**Required work**
Each line of the listing is to be copied exactly.

◇ ◇ ◇ ◇ ◇ ◇ ◇

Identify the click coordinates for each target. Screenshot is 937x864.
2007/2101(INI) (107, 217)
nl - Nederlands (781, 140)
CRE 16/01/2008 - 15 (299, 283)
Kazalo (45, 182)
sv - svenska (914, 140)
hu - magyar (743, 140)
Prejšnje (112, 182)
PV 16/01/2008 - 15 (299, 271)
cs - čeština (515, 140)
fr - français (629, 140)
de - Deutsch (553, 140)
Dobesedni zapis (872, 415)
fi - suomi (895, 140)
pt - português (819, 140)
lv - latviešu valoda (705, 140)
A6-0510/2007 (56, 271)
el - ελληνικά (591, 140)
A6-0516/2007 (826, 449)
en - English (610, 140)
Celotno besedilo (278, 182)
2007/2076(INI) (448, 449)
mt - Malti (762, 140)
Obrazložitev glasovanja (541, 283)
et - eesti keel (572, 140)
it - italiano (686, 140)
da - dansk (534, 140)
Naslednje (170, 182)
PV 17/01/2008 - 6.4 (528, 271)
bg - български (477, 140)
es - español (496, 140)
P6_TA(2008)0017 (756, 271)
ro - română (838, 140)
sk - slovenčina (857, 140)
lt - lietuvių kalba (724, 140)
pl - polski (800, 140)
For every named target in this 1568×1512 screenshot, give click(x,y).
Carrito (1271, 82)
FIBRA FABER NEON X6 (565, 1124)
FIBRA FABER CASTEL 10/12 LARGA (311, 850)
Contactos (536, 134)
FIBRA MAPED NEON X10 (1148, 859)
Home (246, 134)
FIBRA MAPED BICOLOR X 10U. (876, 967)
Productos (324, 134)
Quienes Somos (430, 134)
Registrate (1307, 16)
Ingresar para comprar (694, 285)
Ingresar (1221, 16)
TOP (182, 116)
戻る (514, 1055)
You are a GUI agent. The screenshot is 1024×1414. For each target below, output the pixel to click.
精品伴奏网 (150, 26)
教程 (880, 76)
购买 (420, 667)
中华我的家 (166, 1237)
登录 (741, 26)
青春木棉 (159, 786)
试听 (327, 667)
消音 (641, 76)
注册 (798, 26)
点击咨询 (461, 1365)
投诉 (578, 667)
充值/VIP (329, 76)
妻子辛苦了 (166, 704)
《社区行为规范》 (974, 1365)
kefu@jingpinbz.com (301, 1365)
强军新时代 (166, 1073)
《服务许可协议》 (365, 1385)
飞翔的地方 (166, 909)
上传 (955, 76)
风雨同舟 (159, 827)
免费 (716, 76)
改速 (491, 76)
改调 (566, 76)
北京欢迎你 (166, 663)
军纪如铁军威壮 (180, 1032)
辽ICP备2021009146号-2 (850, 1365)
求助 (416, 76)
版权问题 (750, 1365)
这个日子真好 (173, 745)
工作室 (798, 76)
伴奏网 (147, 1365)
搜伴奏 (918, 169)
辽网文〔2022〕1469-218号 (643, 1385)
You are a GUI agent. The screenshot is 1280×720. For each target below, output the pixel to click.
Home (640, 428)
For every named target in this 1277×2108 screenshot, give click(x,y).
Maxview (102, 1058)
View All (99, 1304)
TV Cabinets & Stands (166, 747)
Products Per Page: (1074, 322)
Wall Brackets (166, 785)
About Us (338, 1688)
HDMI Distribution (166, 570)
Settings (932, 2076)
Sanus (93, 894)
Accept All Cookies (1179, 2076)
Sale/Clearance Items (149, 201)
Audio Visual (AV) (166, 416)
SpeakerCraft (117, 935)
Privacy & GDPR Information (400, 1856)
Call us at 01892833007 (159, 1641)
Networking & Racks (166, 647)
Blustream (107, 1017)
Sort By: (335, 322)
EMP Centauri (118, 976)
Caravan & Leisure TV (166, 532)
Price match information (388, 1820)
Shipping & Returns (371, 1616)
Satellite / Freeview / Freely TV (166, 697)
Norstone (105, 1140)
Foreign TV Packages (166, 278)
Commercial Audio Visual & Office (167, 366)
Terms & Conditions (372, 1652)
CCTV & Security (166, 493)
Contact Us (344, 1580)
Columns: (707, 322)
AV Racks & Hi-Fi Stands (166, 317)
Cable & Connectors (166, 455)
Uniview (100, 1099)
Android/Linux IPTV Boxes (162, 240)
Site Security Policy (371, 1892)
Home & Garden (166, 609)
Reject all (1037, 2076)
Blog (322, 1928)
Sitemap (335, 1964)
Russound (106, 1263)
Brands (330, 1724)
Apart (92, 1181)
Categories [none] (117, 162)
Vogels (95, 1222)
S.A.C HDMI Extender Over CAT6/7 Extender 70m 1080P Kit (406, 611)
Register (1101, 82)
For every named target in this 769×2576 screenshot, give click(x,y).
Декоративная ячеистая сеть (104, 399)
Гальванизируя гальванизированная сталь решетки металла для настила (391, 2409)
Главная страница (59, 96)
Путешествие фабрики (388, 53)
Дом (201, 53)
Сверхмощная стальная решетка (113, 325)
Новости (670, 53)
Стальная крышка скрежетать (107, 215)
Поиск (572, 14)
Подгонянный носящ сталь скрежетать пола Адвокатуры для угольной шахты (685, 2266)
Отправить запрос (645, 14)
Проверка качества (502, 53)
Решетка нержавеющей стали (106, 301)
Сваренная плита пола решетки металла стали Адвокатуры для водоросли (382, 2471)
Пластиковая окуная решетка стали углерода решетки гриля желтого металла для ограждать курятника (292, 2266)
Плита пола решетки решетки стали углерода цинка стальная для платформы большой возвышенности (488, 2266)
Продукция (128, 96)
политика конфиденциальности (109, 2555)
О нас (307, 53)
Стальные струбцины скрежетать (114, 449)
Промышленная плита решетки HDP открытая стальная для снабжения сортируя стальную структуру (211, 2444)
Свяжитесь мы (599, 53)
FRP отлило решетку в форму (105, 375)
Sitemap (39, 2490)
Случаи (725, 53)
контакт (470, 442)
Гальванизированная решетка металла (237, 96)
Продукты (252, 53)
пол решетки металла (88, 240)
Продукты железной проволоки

◇ ◇ ◇ ◇ ◇ ◇ ◇

**Task response**
Identify the click coordinates for each target. Screenshot is 937x864.
2007/2101(INI) (107, 217)
nl - Nederlands (781, 140)
CRE 16/01/2008 - 15 (299, 283)
Kazalo (45, 182)
sv - svenska (914, 140)
hu - magyar (743, 140)
Prejšnje (112, 182)
PV 16/01/2008 - 15 (299, 271)
cs - čeština (515, 140)
fr - français (629, 140)
de - Deutsch (553, 140)
Dobesedni zapis (872, 415)
fi - suomi (895, 140)
pt - português (819, 140)
lv - latviešu valoda (705, 140)
A6-0510/2007 (56, 271)
el - ελληνικά (591, 140)
A6-0516/2007 (826, 449)
en - English (610, 140)
Celotno besedilo (278, 182)
2007/2076(INI) (448, 449)
mt - Malti (762, 140)
Obrazložitev glasovanja (541, 283)
et - eesti keel (572, 140)
it - italiano (686, 140)
da - dansk (534, 140)
Naslednje (170, 182)
PV 17/01/2008 - 6.4 (528, 271)
bg - български (477, 140)
es - español (496, 140)
P6_TA(2008)0017 (756, 271)
ro - română (838, 140)
sk - slovenčina (857, 140)
lt - lietuvių kalba (724, 140)
pl - polski (800, 140)
For every named target in this 1568×1512 screenshot, give click(x,y).
Carrito (1271, 82)
FIBRA FABER NEON X6 (565, 1124)
FIBRA FABER CASTEL 10/12 LARGA (311, 850)
Contactos (536, 134)
FIBRA MAPED NEON X10 (1148, 859)
Home (246, 134)
FIBRA MAPED BICOLOR X 10U. (876, 967)
Productos (324, 134)
Quienes Somos (430, 134)
Registrate (1307, 16)
Ingresar para comprar (694, 285)
Ingresar (1221, 16)
TOP (182, 116)
戻る (514, 1055)
You are a GUI agent. The screenshot is 1024×1414. For each target below, output the pixel to click.
精品伴奏网 (150, 26)
教程 (880, 76)
购买 (420, 667)
中华我的家 (166, 1237)
登录 (741, 26)
青春木棉 (159, 786)
试听 (327, 667)
消音 (641, 76)
注册 (798, 26)
点击咨询 (461, 1365)
投诉 (578, 667)
充值/VIP (329, 76)
妻子辛苦了 (166, 704)
《社区行为规范》 (974, 1365)
kefu@jingpinbz.com (301, 1365)
强军新时代 (166, 1073)
《服务许可协议》 (365, 1385)
飞翔的地方 (166, 909)
上传 (955, 76)
风雨同舟 (159, 827)
免费 (716, 76)
改速 (491, 76)
改调 (566, 76)
北京欢迎你 (166, 663)
军纪如铁军威壮 (180, 1032)
辽ICP备2021009146号-2 (850, 1365)
求助 (416, 76)
版权问题 (750, 1365)
这个日子真好 (173, 745)
工作室 (798, 76)
伴奏网 (147, 1365)
搜伴奏 (918, 169)
辽网文〔2022〕1469-218号 (643, 1385)
You are a GUI agent. The screenshot is 1280×720. For each target below, output the pixel to click.
Home (640, 428)
For every named target in this 1277×2108 screenshot, give click(x,y).
Maxview (102, 1058)
View All (99, 1304)
TV Cabinets & Stands (166, 747)
Products Per Page: (1074, 322)
Wall Brackets (166, 785)
About Us (338, 1688)
HDMI Distribution (166, 570)
Settings (932, 2076)
Sanus (93, 894)
Accept All Cookies (1179, 2076)
Sale/Clearance Items (149, 201)
Audio Visual (AV) (166, 416)
SpeakerCraft (117, 935)
Privacy & GDPR Information (400, 1856)
Call us at 01892833007 (159, 1641)
Networking & Racks (166, 647)
Blustream (107, 1017)
Sort By: (335, 322)
EMP Centauri (118, 976)
Caravan & Leisure TV (166, 532)
Price match information (388, 1820)
Shipping & Returns (371, 1616)
Satellite / Freeview / Freely TV (166, 697)
Norstone (105, 1140)
Foreign TV Packages (166, 278)
Commercial Audio Visual & Office (167, 366)
Terms & Conditions (372, 1652)
CCTV & Security (166, 493)
Contact Us (344, 1580)
Columns: (707, 322)
AV Racks & Hi-Fi Stands (166, 317)
Cable & Connectors (166, 455)
Uniview (100, 1099)
Android/Linux IPTV Boxes (162, 240)
Site Security Policy (371, 1892)
Home & Garden (166, 609)
Reject all (1037, 2076)
Blog (322, 1928)
Sitemap (335, 1964)
Russound (106, 1263)
Brands (330, 1724)
Apart (92, 1181)
Categories [none] (117, 162)
Vogels (95, 1222)
S.A.C HDMI Extender Over CAT6/7 Extender 70m 1080P Kit (406, 611)
Register (1101, 82)
For every named target in this 769×2576 screenshot, give click(x,y).
Декоративная ячеистая сеть (104, 399)
Гальванизируя гальванизированная сталь решетки металла для настила (391, 2409)
Главная страница (59, 96)
Путешествие фабрики (388, 53)
Дом (201, 53)
Сверхмощная стальная решетка (113, 325)
Новости (670, 53)
Стальная крышка скрежетать (107, 215)
Поиск (572, 14)
Подгонянный носящ сталь скрежетать пола Адвокатуры для угольной шахты (685, 2266)
Отправить запрос (645, 14)
Проверка качества (502, 53)
Решетка нержавеющей стали (106, 301)
Сваренная плита пола решетки металла стали Адвокатуры для водоросли (382, 2471)
Пластиковая окуная решетка стали углерода решетки гриля желтого металла для ограждать курятника (292, 2266)
Плита пола решетки решетки стали углерода цинка стальная для платформы большой возвышенности (488, 2266)
Продукция (128, 96)
политика конфиденциальности (109, 2555)
О нас (307, 53)
Стальные струбцины скрежетать (114, 449)
Промышленная плита решетки HDP открытая стальная для снабжения сортируя стальную структуру (211, 2444)
Свяжитесь мы (599, 53)
FRP отлило решетку в форму (105, 375)
Sitemap (39, 2490)
Случаи (725, 53)
контакт (470, 442)
Гальванизированная решетка металла (237, 96)
Продукты (252, 53)
пол решетки металла (88, 240)
Продукты железной проволоки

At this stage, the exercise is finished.